The big spender locally is Norm Rice, who used $375,000 for his 1993 mayoral campaign, more than twice as much as all other city incumbents combined. Rice could be characterized as a fundraising machine in comparison with his city colleagues. He received some 470 donations of $350 or more leading to his last campaign. His challenger, David Stern, received only 27 such contributions, and the next most endowed incumbent, councilmember Tom Weeks, received only about 110.
"A Government Function"
Dismally, the US Supreme Court ruling Buckley vs. Valeo (1976) found campaign spending to be equivalent to free speech, which cannot be legally limited. So outright caps on spending are out of the question, although caps in exchange for public financing or free air time may be legally defensible federally.
According to Carol Van Noy of Seattle Ethics and Elections, overturning Buckley vs. Valeo is a lost cause until public perception of campaigning is changed. "It's necessary for people to see campaigning as a government function the same as printing ballots. You wouldn't trust the private sector to count ballots because the private sector has vested interests, so why do you trust them to fund campaigns?" Van Noy also is unsatisfied with the term public financing, "It presumes that there is an alternative, private financing. Many people then assume that public financing simply means the government giving money to politicians."
What could we expect from less private financing of the political system? For one, politicians would have more time to consider issues and listen to their constituents rather than to raise campaign funds. Corporations and the wealthy would have less ability to shape debate if politicians were less dependent on them for money. On the downside, any city which, by itself, avidly undertakes capping private financing runs the risk of appearing not "business-friendly". With the ability of modern corporations to pick up and move to less-regulated suburbs with short notice, reformists are probably wiser to aim for geographically wider state legislation.

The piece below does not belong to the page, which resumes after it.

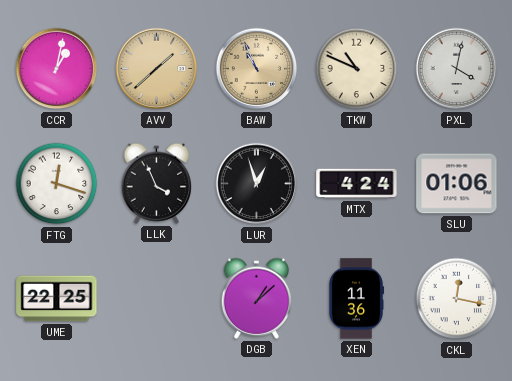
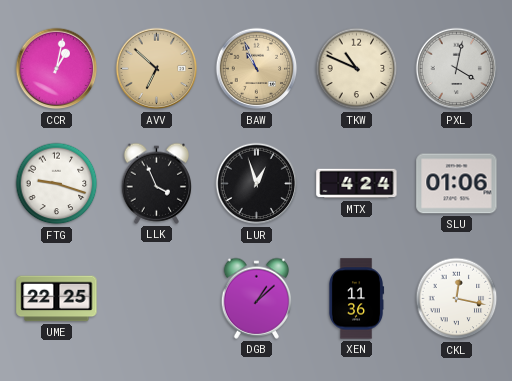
AVV: 1:38 -> 6:52
FTG: 12:18 -> 9:18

But in the case of Seattle, can we expect that continued politics-for-hire will really keep Downtwon vital without draining the neighborhoods? Few Seattleites would want to see the Emerald hub become like Downtown Tacoma, which is only now showing signs of recovery after decades of neglect. But allowing moneyed interests to exert influence over the city through a triple-whammy of campaign contributions, landlordship over city offices, and the ever-nagging threats of moving corporate headquarters to Bellevue, may simply lead to spoiled corporations and chic but vacant Downtown shopping areas.